Records provided:

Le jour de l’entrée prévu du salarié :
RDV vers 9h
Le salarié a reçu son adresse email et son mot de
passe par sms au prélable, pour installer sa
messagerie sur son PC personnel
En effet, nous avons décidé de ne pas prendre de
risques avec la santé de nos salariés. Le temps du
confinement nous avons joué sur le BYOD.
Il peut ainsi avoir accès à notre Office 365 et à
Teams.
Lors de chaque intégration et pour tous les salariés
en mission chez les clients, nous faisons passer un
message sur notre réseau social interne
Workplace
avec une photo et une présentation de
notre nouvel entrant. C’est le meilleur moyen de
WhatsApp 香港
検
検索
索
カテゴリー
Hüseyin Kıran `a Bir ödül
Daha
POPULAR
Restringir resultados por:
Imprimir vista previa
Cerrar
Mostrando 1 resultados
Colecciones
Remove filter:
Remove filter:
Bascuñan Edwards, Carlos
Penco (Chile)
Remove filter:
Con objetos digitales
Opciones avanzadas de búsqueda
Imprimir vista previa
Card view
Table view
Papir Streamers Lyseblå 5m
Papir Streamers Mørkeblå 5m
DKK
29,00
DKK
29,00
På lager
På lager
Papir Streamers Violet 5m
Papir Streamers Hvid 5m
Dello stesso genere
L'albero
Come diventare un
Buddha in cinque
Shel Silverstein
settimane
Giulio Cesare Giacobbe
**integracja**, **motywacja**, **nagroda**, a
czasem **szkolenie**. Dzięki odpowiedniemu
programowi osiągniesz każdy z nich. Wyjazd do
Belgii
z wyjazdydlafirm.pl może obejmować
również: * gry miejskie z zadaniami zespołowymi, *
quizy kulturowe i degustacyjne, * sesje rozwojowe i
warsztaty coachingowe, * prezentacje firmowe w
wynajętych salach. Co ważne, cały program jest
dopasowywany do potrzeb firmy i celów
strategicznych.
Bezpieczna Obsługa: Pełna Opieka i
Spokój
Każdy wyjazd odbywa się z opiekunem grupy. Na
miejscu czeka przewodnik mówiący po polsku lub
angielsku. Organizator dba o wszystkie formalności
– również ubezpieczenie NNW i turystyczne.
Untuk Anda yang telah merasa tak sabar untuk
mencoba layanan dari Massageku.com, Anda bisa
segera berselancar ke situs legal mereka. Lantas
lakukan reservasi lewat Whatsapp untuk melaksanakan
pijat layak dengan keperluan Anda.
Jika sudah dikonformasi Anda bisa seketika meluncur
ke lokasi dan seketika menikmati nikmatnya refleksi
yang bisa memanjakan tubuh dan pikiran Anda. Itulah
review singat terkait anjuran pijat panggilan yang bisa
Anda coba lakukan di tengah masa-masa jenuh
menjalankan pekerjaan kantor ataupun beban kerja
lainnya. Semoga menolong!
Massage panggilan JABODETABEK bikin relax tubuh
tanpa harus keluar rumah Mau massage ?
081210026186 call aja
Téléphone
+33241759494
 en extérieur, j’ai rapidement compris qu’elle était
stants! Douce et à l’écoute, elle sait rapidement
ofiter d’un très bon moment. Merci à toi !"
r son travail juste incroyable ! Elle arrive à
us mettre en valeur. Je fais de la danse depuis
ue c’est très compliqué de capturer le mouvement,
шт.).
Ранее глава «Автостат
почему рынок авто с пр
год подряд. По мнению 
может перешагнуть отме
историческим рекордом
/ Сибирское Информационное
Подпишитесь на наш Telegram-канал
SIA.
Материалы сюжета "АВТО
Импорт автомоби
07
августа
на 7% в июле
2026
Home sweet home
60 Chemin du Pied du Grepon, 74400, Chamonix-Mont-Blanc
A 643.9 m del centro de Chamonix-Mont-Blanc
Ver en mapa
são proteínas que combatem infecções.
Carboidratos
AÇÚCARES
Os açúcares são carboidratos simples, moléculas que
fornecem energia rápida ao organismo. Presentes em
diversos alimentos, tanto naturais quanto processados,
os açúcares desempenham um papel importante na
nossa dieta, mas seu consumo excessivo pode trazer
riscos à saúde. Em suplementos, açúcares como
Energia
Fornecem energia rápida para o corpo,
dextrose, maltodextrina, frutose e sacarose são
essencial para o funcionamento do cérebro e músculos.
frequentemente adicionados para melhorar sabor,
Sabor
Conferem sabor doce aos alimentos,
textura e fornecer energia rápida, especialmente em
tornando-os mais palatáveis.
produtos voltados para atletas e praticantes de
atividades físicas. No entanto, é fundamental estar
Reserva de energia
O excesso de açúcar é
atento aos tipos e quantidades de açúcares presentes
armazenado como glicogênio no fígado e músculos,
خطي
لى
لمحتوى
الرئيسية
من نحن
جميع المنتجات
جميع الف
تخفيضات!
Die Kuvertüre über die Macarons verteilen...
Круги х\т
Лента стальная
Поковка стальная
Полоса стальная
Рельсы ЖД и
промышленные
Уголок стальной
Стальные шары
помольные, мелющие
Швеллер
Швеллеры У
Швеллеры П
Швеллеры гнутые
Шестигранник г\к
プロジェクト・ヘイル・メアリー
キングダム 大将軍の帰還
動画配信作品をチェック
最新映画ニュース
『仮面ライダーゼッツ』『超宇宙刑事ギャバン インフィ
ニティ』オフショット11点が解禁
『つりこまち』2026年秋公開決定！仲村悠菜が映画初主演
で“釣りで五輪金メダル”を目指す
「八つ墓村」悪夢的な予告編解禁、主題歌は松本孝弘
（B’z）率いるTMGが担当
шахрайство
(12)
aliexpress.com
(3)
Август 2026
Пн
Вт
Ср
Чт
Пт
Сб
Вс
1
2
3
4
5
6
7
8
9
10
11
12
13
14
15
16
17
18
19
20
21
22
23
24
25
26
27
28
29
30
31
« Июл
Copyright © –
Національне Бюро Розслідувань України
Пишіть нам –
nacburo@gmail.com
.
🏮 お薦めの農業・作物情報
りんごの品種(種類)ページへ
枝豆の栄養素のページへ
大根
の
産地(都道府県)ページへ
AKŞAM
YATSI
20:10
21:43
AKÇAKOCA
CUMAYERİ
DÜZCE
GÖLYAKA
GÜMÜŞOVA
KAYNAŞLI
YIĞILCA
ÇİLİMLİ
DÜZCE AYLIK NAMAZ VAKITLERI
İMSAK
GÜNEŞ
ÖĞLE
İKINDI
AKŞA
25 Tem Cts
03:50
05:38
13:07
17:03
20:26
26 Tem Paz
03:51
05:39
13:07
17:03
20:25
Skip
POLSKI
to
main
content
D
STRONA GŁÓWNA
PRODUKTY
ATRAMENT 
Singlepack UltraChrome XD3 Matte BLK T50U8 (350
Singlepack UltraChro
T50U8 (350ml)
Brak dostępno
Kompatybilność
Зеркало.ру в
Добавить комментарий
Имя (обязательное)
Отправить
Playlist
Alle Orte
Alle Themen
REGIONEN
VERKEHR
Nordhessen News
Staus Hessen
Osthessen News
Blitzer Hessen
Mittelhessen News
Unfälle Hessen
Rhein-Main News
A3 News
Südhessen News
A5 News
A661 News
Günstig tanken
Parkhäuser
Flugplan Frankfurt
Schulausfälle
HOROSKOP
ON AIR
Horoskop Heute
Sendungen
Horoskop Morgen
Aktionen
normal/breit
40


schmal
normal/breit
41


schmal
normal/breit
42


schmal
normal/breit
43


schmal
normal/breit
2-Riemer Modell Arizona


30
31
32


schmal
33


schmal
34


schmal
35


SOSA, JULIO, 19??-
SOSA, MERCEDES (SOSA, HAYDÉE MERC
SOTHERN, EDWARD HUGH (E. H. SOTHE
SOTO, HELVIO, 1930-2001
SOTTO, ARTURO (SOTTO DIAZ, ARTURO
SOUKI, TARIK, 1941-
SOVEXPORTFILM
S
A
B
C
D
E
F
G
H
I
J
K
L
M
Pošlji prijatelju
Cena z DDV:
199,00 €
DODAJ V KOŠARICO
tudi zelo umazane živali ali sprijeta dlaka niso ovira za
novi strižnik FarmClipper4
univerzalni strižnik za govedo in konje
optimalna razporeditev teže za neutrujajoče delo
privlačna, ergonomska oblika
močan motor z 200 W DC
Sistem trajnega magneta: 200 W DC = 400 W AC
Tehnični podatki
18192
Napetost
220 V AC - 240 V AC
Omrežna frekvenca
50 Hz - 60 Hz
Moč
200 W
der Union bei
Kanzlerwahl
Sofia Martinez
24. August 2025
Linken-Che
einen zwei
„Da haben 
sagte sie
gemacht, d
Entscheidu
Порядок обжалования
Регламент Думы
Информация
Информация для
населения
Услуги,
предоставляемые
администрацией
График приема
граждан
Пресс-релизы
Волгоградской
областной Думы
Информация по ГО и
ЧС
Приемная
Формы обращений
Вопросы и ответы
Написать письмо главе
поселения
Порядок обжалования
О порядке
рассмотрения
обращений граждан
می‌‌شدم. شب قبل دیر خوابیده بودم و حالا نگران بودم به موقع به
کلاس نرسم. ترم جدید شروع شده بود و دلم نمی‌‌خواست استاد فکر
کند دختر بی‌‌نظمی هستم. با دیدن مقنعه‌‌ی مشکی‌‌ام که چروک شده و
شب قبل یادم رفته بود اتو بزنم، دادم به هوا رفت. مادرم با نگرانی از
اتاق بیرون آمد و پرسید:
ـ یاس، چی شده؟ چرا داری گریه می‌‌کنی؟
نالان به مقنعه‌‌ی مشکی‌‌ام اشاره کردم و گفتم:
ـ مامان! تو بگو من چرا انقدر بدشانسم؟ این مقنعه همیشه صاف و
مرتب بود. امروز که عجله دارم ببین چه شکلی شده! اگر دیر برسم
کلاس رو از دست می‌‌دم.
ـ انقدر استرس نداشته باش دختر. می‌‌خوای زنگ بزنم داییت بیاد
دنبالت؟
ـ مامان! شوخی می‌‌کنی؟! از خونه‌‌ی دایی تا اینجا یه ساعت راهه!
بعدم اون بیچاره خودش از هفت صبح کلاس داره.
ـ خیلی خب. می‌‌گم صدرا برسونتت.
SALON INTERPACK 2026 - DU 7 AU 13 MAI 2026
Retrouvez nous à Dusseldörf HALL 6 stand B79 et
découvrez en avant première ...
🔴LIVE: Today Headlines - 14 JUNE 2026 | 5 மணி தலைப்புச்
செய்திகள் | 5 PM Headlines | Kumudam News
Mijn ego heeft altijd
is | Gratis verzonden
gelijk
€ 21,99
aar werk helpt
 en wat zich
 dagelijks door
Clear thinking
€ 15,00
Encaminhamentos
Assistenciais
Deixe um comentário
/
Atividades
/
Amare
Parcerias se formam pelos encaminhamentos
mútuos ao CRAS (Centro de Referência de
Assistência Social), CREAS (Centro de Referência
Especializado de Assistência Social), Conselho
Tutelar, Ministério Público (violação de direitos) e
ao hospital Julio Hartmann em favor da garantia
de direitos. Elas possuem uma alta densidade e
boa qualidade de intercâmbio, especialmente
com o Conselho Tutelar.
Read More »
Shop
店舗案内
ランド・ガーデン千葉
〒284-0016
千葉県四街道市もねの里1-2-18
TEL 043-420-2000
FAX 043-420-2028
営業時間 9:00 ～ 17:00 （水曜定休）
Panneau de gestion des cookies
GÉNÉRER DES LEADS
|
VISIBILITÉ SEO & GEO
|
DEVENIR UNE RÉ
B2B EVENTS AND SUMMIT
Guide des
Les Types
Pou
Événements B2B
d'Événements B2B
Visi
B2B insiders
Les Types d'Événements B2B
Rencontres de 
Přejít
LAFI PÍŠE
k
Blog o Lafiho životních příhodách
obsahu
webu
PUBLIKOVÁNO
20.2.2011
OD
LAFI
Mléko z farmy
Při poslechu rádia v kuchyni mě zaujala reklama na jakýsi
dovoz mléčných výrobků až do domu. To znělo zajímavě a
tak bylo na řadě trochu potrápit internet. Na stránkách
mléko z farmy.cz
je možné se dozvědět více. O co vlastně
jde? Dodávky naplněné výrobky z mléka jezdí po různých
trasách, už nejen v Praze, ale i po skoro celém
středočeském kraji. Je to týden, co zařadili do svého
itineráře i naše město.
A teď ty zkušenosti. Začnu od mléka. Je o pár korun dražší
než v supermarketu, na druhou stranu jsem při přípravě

Work task: From the data above, copy out every line with the string "Blanc" in it.

Answer to this task:
60 Chemin du Pied du Grepon, 74400, Chamonix-Mont-Blanc
A 643.9 m del centro de Chamonix-Mont-Blanc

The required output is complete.